On this page we’ll gain a clearer understanding of HIV and AIDS and especially the psychological impact it can have. We’ll debunk some common myths and look at what support is available.
Understanding HIV and AIDS
HIV has been around for many decades, however it was only discovered in the 80s. Back then the disease wasn’t fully understood and the diagnosis came with a great deal of stigma. Today, we know much more.
Then, AIDS was a common outcome of a HIV positive diagnosis - today, thanks to advances in our understanding and drug treatments, it is less common.

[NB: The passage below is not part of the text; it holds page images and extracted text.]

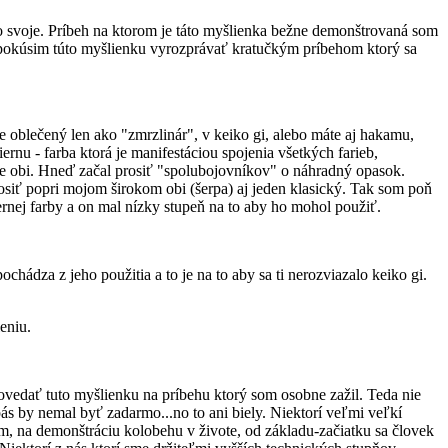
o svoje. Príbeh na ktorom je táto myšlienka bežne demonštrovaná som
 sa pokúsim túto myšlienku vyrozprávať kratučkým príbehom ktorý sa
te oblečený len ako "zmrzlinár", v keiko gi, alebo máte aj hakamu,
ernu - farba ktorá je manifestáciou spojenia všetkých farieb,
voje obi. Hneď začal prosiť "spolubojovníkov" o náhradný opasok.
siť popri mojom širokom obi (šerpa) aj jeden klasický. Tak som poň
nej farby a on mal nízky stupeň na to aby ho mohol použiť.
chádza z jeho použitia a to je na to aby sa ti nerozviazalo keiko gi.
eniu.
ovedať tuto myšlienku na príbehu ktorý som osobne zažil. Teda nie
pás by nemal byť zadarmo...no to ani biely. Niektorí veľmi veľkí
ladom, na demonštráciu kolobehu v živote, od základu-začiatku sa človek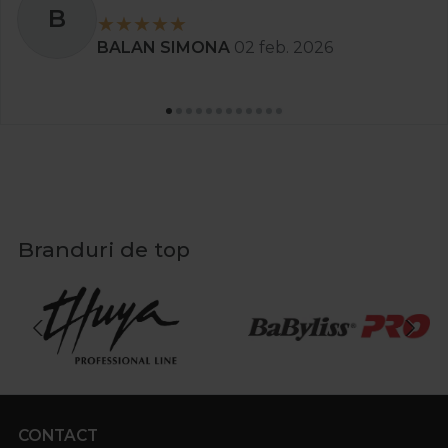
B
BALAN SIMONA
02 feb. 2026
Branduri de top
CONTACT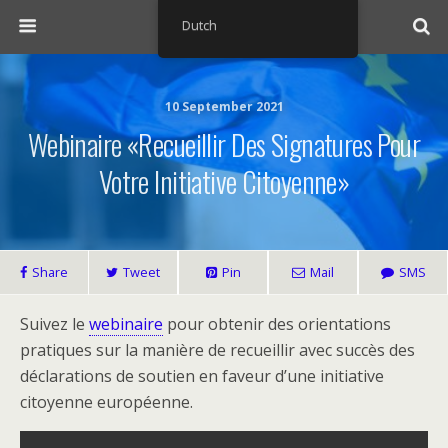
Dutch
10 September 2021
Webinaire «Recueillir Des Signatures Pour
Votre Initiative Citoyenne»
Share
Tweet
Pin
Mail
SMS
Suivez le
webinaire
pour obtenir des orientations
pratiques sur la manière de recueillir avec succès des
déclarations de soutien en faveur d’une initiative
citoyenne européenne.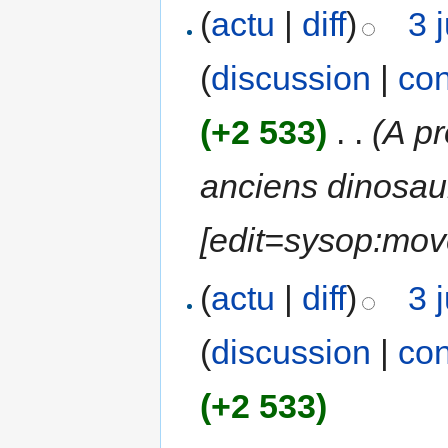
(
actu
|
diff
)
3 
(
discussion
|
con
(+2 533)
‎
. .
(A pr
anciens dinosau
[edit=sysop:mov
(
actu
|
diff
)
3 
(
discussion
|
con
(+2 533)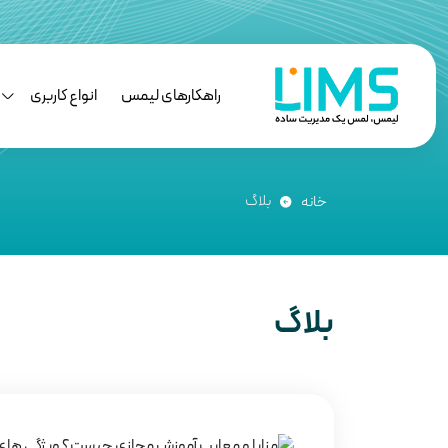
راهکارهای لیمس
انواع کاربری
بلاگ
خانه
بلاگ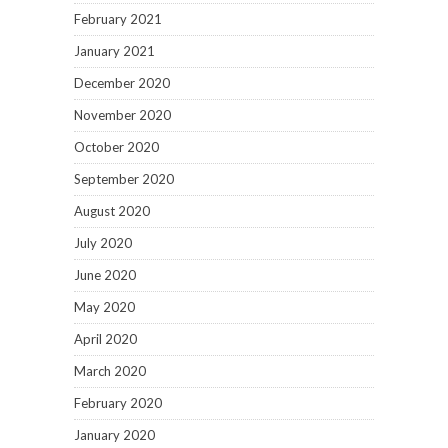
February 2021
January 2021
December 2020
November 2020
October 2020
September 2020
August 2020
July 2020
June 2020
May 2020
April 2020
March 2020
February 2020
January 2020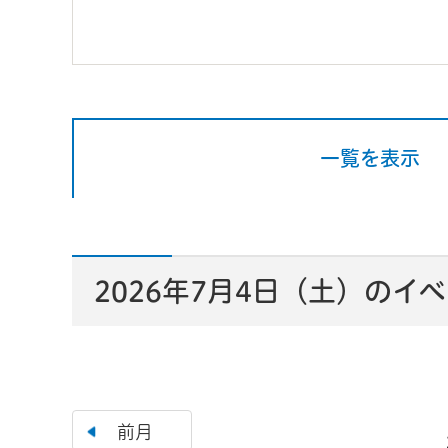
一覧を表示
2026年7月4日（土）のイ
前月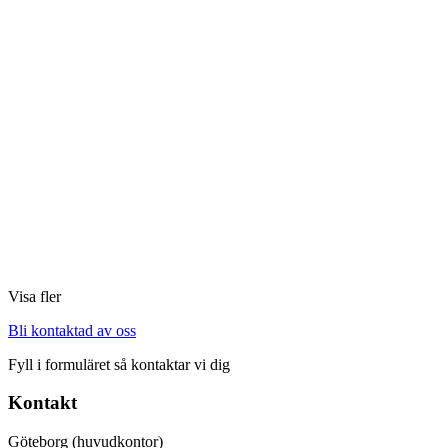
Visa fler
Bli kontaktad av oss
Fyll i formuläret så kontaktar vi dig
Kontakt
Göteborg (huvudkontor)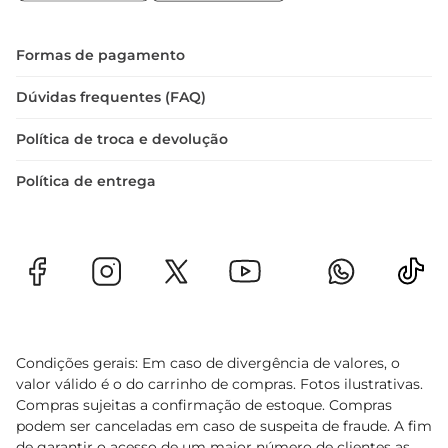
quemvaloriza qualidade e bom gosto na 
decoração.

Transforme seu espaço com a luminária Biscuit 
Formas de pagamento
Santa Edwiges Cookies LT e traga um toque de 
charme e sabor para o seu dia a dia
Dúvidas frequentes (FAQ)
Política de troca e devolução
Política de entrega
Condições gerais: Em caso de divergência de valores, o
valor válido é o do carrinho de compras. Fotos ilustrativas.
Compras sujeitas a confirmação de estoque. Compras
podem ser canceladas em caso de suspeita de fraude. A fim
de garantir o acesso de um maior número de clientes as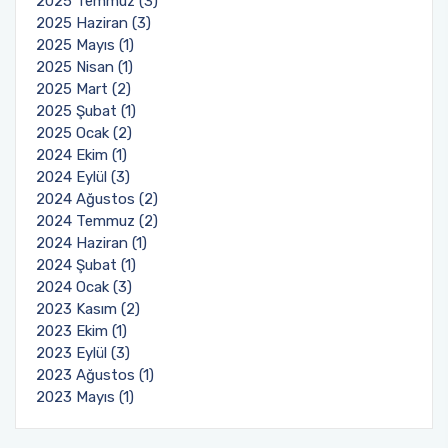
2025 Temmuz (3)
2025 Haziran (3)
2025 Mayıs (1)
2025 Nisan (1)
2025 Mart (2)
2025 Şubat (1)
2025 Ocak (2)
2024 Ekim (1)
2024 Eylül (3)
2024 Ağustos (2)
2024 Temmuz (2)
2024 Haziran (1)
2024 Şubat (1)
2024 Ocak (3)
2023 Kasım (2)
2023 Ekim (1)
2023 Eylül (3)
2023 Ağustos (1)
2023 Mayıs (1)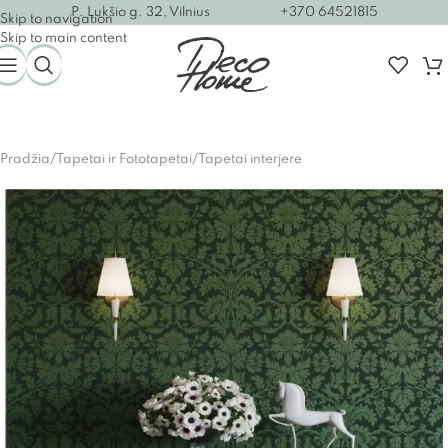
P. Lukšio g. 32, Vilnius
+370 64521815
Skip to navigation
Skip to main content
Pradžia
/
Tapetai ir Fototapetai
/
Tapetai interjere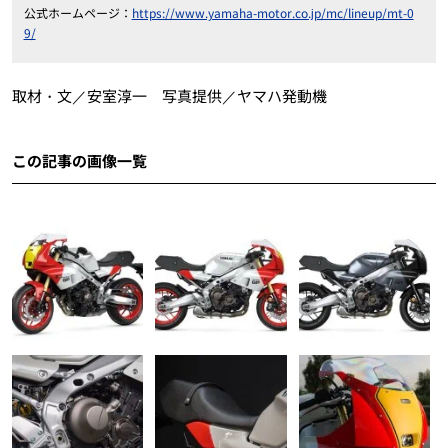
公式ホームページ：
https://www.yamaha-motor.co.jp/mc/lineup/mt-0
9/
取材・文／安室淳一 写真提供／ヤマハ発動機
この記事の画像一覧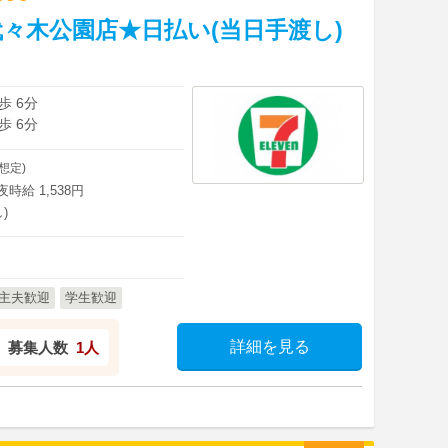
々木公園店★日払い(当日手渡し)
歩 6分
歩 6分
想定)
深夜時給 1,538円
)
主夫歓迎
学生歓迎
詳細を見る
募集人数
1人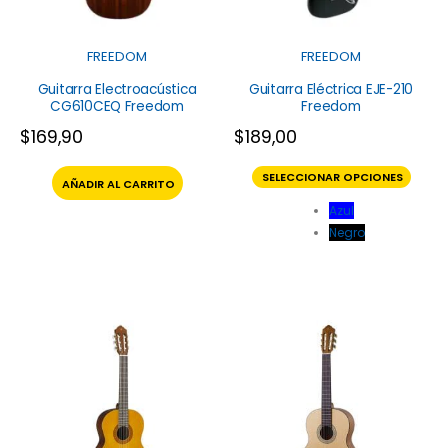
FREEDOM
FREEDOM
Guitarra Electroacústica
Guitarra Eléctrica EJE-210
CG610CEQ Freedom
Freedom
$
169,90
$
189,00
SELECCIONAR OPCIONES
AÑADIR AL CARRITO
Azul
Negro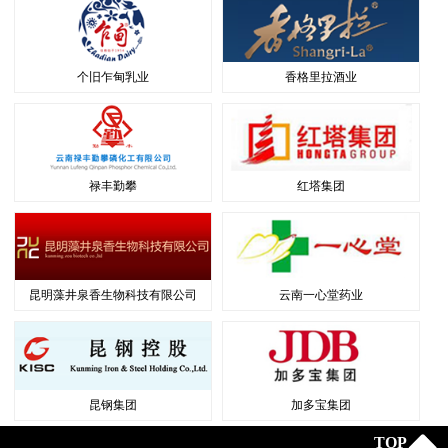
个旧乍甸乳业
香格里拉酒业
禄丰勤攀
红塔集团
昆明藻井泉香生物科技有限公司
云南一心堂药业
昆钢集团
加多宝集团
TOP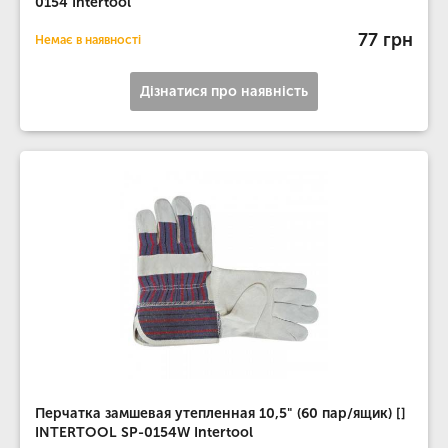
0154 Intertool
77 грн
Немає в наявності
Дізнатися про наявність
Перчатка замшевая утепленная 10,5" (60 пар/ящик) []
INTERTOOL SP-0154W Intertool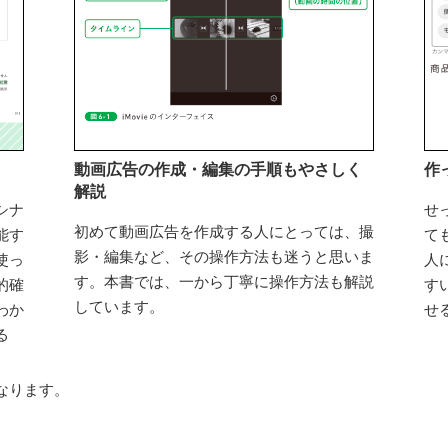
動画広告の作成・編集の手順もやさしく
作
解説
シナ
せ
初めて動画広告を作成する人にとっては、撮
能す
て
影・編集など、その操作方法も迷うと思いま
使っ
人
す。本書では、一から丁寧に操作方法も解説
的確
す
しています。
わか
せ
る
なります。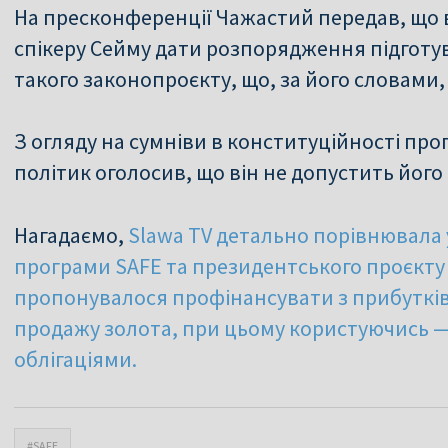
На пресконференції Чажастий передав, що
спікеру Сейму дати розпорядження підготув
такого законопроєкту, що, за його словами, 
З огляду на сумніви в конституційності пр
політик оголосив, що він не допустить його
Нагадаємо,
Slawa TV детально порівнювала
програми SAFE та президентського проєкту
пропонувалося профінансувати з прибутків
продажу золота, при цьому користуючись —
облігаціями.
#SAFE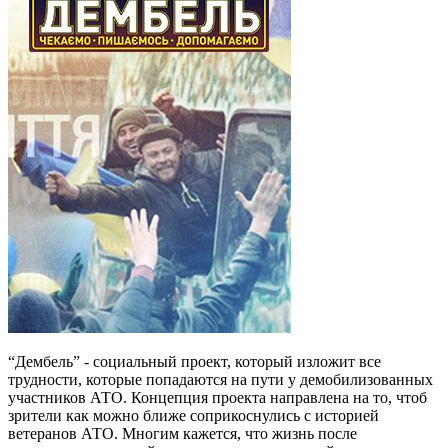
“Дембель” - социальный проект, который изложит все
трудности, которые попадаются на пути у демобилизованных
участников АТО. Концепция проекта направлена на то, чтоб
зрители как можно ближе соприкоснулись с историей
ветеранов АТО. Многим кажется, что жизнь после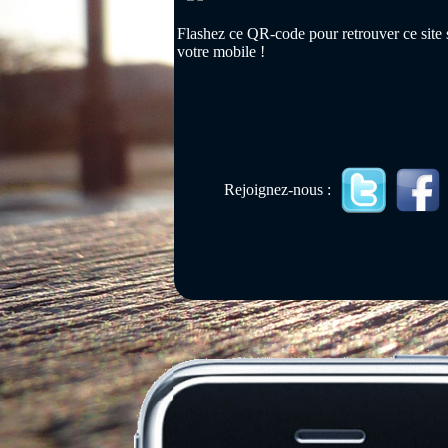
Flashez ce QR-code pour retrouver ce site 
votre mobile !
Rejoignez-nous :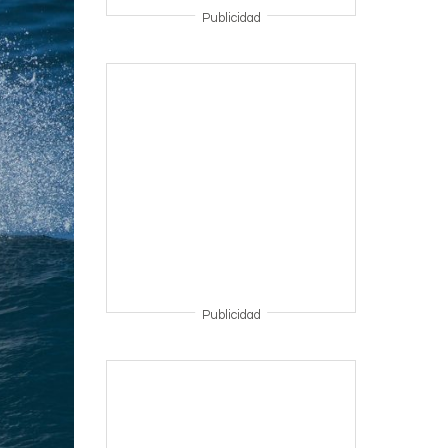
Publicidad
Publicidad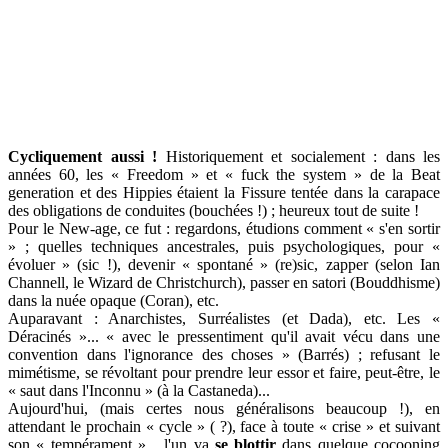
Cycliquement aussi !
Historiquement et socialement : dans les
années 60, les « Freedom » et « fuck the system » de la Beat
generation et des Hippies étaient la Fissure tentée dans la carapace
des obligations de conduites (bouchées !) ; heureux tout de suite !
Pour le New-age, ce fut : regardons, étudions comment « s'en sortir
» ; quelles techniques ancestrales, puis psychologiques, pour «
évoluer » (sic !), devenir « spontané » (re)sic, zapper (selon Ian
Channell, le Wizard de Christchurch), passer en satori (Bouddhisme)
dans la nuée opaque (Coran), etc.
Auparavant : Anarchistes, Surréalistes (et Dada), etc. Les «
Déracinés »... « avec le pressentiment qu'il avait vécu dans une
convention dans l'ignorance des choses » (Barrés) ; refusant le
mimétisme, se révoltant pour prendre leur essor et faire, peut-être, le
« saut dans l'Inconnu » (à la Castaneda)...
Aujourd'hui, (mais certes nous généralisons beaucoup !), en
attendant le prochain « cycle » ( ?), face à toute « crise » et suivant
son « tempérament »... l'un va
se blottir
dans quelque cocooning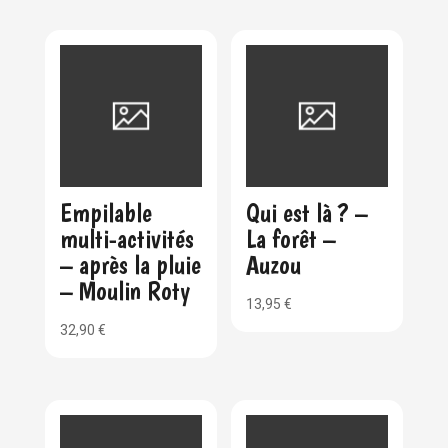
Empilable
Qui est là ? –
multi-activités
La forêt –
– après la pluie
Auzou
– Moulin Roty
13,95
€
32,90
€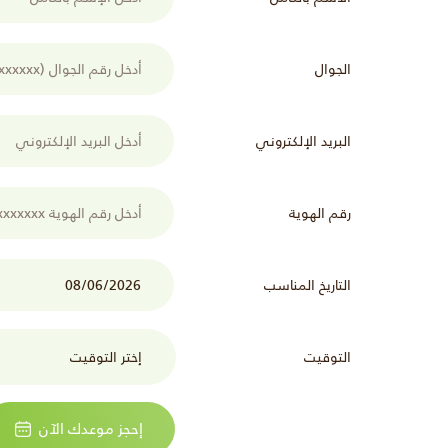
الجوال
البريد الإلكتروني
رقم الهوية
التاريخ المناسب
التوقيت
إحجز موعدك الآن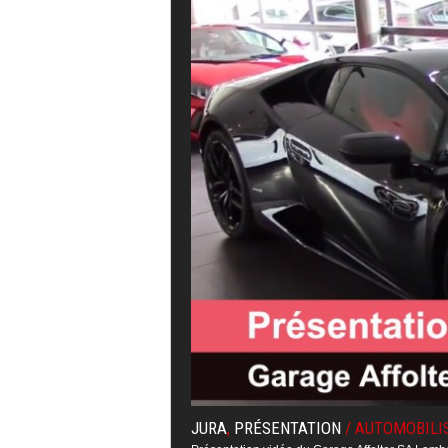
JURA
,
PRÉSENTATION
/
AUTOMOBILI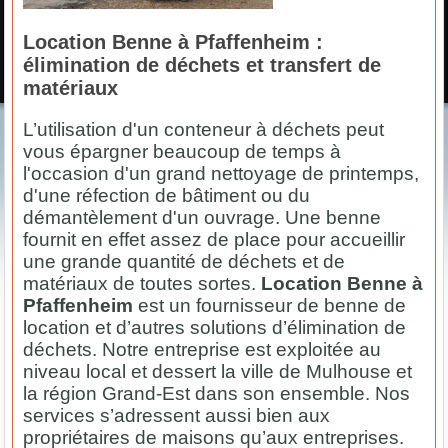
Location Benne à Pfaffenheim :
élimination de déchets et transfert de
matériaux
L’utilisation d'un conteneur à déchets peut
vous épargner beaucoup de temps à
l'occasion d'un grand nettoyage de printemps,
d'une réfection de bâtiment ou du
démantèlement d'un ouvrage. Une benne
fournit en effet assez de place pour accueillir
une grande quantité de déchets et de
matériaux de toutes sortes.
Location Benne à
Pfaffenheim
est un fournisseur de benne de
location et d’autres solutions d’élimination de
déchets. Notre entreprise est exploitée au
niveau local et dessert la ville de Mulhouse et
la région Grand-Est dans son ensemble. Nos
services s’adressent aussi bien aux
propriétaires de maisons qu’aux entreprises.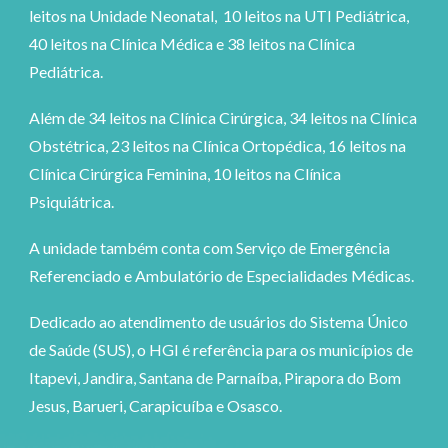
leitos na Unidade Neonatal, 10 leitos na UTI Pediátrica,
40 leitos na Clínica Médica e 38 leitos na Clínica
Pediátrica.
Além de 34 leitos na Clínica Cirúrgica, 34 leitos na Clínica
Obstétrica, 23 leitos na Clínica Ortopédica, 16 leitos na
Clínica Cirúrgica Feminina, 10 leitos na Clínica
Psiquiátrica.
A unidade também conta com Serviço de Emergência
Referenciado e Ambulatório de Especialidades Médicas.
Dedicado ao atendimento de usuários do Sistema Único
de Saúde (SUS), o HGI é referência para os municípios de
Itapevi, Jandira, Santana de Parnaíba, Pirapora do Bom
Jesus, Barueri, Carapicuíba e Osasco.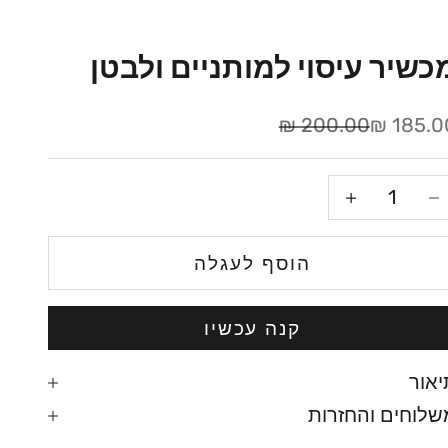
כשיר עיסוי למותניים ולבטן
חיר מבצע
מחיר רגיל
200.00 ₪
185.00
קטנת הכמות
הגדלת הכמות
הוסף לעגלה
קנה עכשיו
יאור
שלוחים והחזרות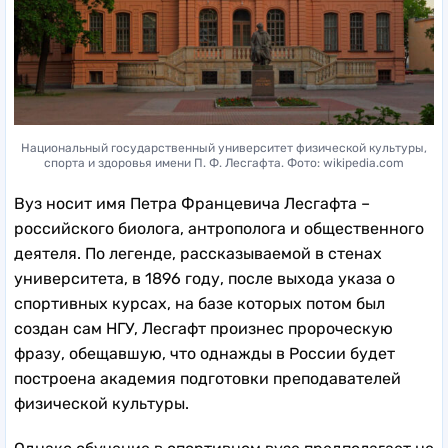
Национальный государственный университет физической культуры,
спорта и здоровья имени П. Ф. Лесгафта. Фото: wikipedia.com
Вуз носит имя Петра Францевича Лесгафта –
российского биолога, антрополога и общественного
деятеля. По легенде, рассказываемой в стенах
университета, в 1896 году, после выхода указа о
спортивных курсах, на базе которых потом был
создан сам НГУ, Лесгафт произнес пророческую
фразу, обещавшую, что однажды в России будет
построена академия подготовки преподавателей
физической культуры.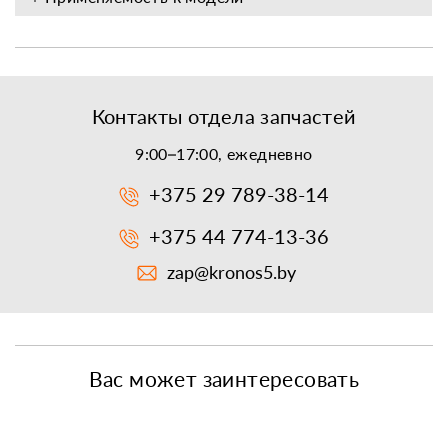
Контакты отдела запчастей
9:00–17:00, ежедневно
+375 29 789-38-14
+375 44 774-13-36
zap@kronos5.by
Вас может заинтересовать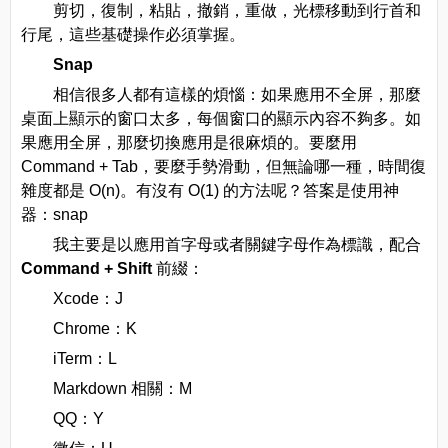
剪切，復制，粘貼，撤銷，重做，光標移動到行首和
行尾，這些基礎操作必須掌握。
Snap
相信很多人都有這樣的煩惱：如果應用不全屏，那麼
桌面上顯示的窗口太多，每個窗口的顯示內容不夠多。如
果應用全屏，那麼切換應用是很麻煩的。要麼用
Command + Tab，要麼手勢滑動，但無論哪一種，時間復
雜度都是 O(n)。有沒有 O(1) 的方法呢？答案是使用神
器：snap
我主要是以應用首字母或者關鍵字母作為標識，配合
Command + Shift
前綴：
Xcode：J
Chrome：K
iTerm：L
Markdown 相關：M
QQ：Y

The difference between HIV and AIDS
Some people use both terms to describe the same thing, but they are different.
- HIV is a life-long virus. Most people who receive a positive diagnosis for HIV do not have AIDS.
- AIDS is a set of serious illnesses people with the HIV virus eventually get if they don’t receive treatment. The HIV virus can be transmitted to other people, AIDS cannot.
Diagnosis and treatment these days is so effective that most people with HIV will not develop AIDS. The key to this is early diagnosis and receiving treatment.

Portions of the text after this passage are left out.